So, only one in four docs think the government’s health reforms will work?
Considering it’s the GPs who are going to be running everything under the new dispensation, I’m surprised it’s as many as that. I’ve yet to find a GP who thinks they will be up to the job, so it’s no wonder that proper doctors (i.e. hospital ones) are equally sceptical.
Mind you, it’s our own fault. For ages, we’ve been wittering on about the need to involve us in the running of the health service. Unfortunately, our masters seem to have misunderstood our use of that word ‘involve’. We didn’t mean we wanted to actually do anything. We wanted the sort of involvement that requires us to attend a committee meeting once a month, thereby getting us out of an outpatient clinic, or operating session, and home in time to surprise the wife with the milkman; the sort that gives us something to put on the CV and gets us up the Clinical Excellence Award ladder with the minimum of effort.
What we didn’t want was a bunch of speccy GPs in cardigans running the NHS for the benefit of the sad assortment of freeloading benefit scroungers and tired-all-the-time inadequates who fill their waiting rooms.
We need bosses who understand the needs of proper patients - those with life-threatening bleeding, big nasty lumps or interesting syndromes. And we need bosses who recognise the need of the consultant body for a proper work/life balance, and a steady supply of properly-trained juniors to take care of the work half of that equation. It’s all a bit depressing, really.
Personally, I think we should give Simon Cowell a crack at it. After all, he does know how to get the best out of a bunch of untalented prima donnas while still turning a healthy profit. The X-factor panel could simply be re-badged as the ‘NHS Board’ that I seem to remember David Cameron promising us - you know, the organisation that was going to run the NHS at arm’s length from government once he got his hands on the levers of power.
So what happened Dave? Well, now’s your chance to deliver. Admittedly, it’s hard to know what useful function Louis Walsh would serve on the Board - so no change there, then. On the other hand, I can think of a number of ways to employ Dannii and Cheryl, but probably best not to go there.

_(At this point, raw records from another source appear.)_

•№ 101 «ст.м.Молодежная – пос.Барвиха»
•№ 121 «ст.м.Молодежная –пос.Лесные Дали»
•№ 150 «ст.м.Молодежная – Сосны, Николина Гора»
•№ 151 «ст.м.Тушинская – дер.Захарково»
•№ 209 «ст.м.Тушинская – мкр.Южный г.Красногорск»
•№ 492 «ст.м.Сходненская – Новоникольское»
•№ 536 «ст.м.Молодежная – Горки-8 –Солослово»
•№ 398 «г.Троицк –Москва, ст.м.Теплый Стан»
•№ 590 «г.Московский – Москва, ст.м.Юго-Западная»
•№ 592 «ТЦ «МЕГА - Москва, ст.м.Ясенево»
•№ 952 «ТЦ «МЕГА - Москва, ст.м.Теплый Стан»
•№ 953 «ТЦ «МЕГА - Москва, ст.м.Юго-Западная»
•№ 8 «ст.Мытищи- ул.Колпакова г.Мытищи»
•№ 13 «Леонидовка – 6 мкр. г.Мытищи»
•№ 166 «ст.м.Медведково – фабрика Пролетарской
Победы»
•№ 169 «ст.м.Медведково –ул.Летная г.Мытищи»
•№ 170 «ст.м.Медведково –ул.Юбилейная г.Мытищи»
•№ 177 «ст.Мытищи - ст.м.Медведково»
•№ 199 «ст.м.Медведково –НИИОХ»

Now I come to think about it, the X-factor solution would also address a number of other NHS agendas, not least transparency and patient choice. Televise the Board meetings, and when there’s a decision to be made on resource allocation (e.g. dialysis for children in renal failure or mobility scooters for obese, work-shy patients with ‘fibromyalgia’) the couch potatoes can phone in. There - job done. Shame about those anuric kids, though.